From the material below, reproduce exactly the stretch of lines that begins with the line holding "gen Sie sich ein" and ends with the line holding "populaciji, uz...", skipping the pictures.
---------- Records supplied ----------
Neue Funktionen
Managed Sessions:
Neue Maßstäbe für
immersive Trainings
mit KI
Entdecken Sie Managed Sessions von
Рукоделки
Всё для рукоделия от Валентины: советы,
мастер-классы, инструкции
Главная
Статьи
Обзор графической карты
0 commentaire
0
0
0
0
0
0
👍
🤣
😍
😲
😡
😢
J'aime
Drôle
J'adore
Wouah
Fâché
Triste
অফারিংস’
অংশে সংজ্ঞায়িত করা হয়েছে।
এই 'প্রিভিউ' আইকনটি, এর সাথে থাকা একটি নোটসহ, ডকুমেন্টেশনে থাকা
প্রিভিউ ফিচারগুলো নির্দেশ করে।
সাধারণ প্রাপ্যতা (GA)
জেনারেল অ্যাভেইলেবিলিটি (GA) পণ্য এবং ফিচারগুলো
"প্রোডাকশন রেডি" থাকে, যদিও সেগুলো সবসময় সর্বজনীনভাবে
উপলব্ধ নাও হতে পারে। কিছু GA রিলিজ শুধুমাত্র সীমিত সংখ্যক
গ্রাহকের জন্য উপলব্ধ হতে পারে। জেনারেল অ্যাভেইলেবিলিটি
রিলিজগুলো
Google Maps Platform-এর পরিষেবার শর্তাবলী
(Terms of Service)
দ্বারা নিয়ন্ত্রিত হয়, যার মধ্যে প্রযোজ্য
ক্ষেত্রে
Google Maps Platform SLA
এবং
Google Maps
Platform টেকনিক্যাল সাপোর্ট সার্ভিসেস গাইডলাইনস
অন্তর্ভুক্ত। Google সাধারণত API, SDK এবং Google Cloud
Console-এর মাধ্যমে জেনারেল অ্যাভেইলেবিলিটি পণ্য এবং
----------
---------- Records supplied ----------
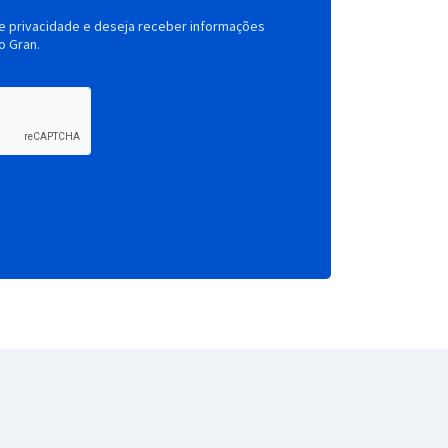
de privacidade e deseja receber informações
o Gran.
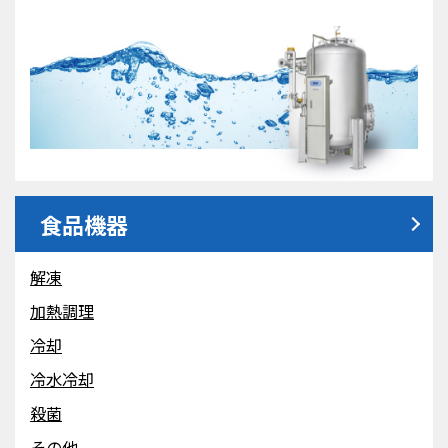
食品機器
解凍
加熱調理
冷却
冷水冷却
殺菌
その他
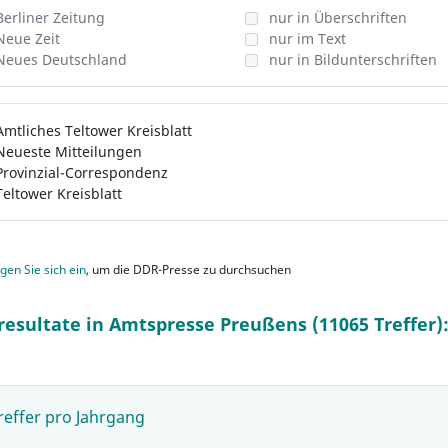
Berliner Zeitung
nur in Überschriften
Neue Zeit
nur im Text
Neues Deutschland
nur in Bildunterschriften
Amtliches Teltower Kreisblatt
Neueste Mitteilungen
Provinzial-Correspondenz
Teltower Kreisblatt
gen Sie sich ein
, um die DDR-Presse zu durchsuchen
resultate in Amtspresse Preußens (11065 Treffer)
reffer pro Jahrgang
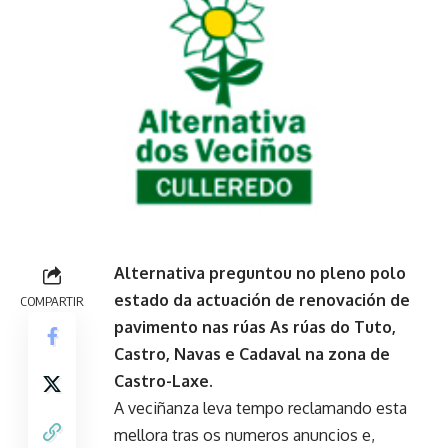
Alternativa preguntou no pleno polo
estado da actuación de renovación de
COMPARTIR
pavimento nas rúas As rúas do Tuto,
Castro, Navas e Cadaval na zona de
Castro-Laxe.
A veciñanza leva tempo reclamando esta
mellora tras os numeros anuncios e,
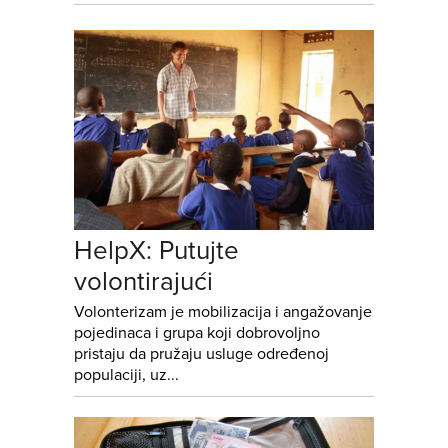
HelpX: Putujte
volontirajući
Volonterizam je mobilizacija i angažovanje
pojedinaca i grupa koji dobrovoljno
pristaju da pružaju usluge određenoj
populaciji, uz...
----------
## [Response to this exercise]
gen Sie sich ein
, um die DDR-Presse zu durchsuchen
resultate in Amtspresse Preußens (11065 Treffer)
reffer pro Jahrgang
Alternativa preguntou no pleno polo
estado da actuación de renovación de
COMPARTIR
pavimento nas rúas As rúas do Tuto,
Castro, Navas e Cadaval na zona de
Castro-Laxe.
A veciñanza leva tempo reclamando esta
mellora tras os numeros anuncios e,
HelpX: Putujte
volontirajući
Volonterizam je mobilizacija i angažovanje
pojedinaca i grupa koji dobrovoljno
pristaju da pružaju usluge određenoj
populaciji, uz...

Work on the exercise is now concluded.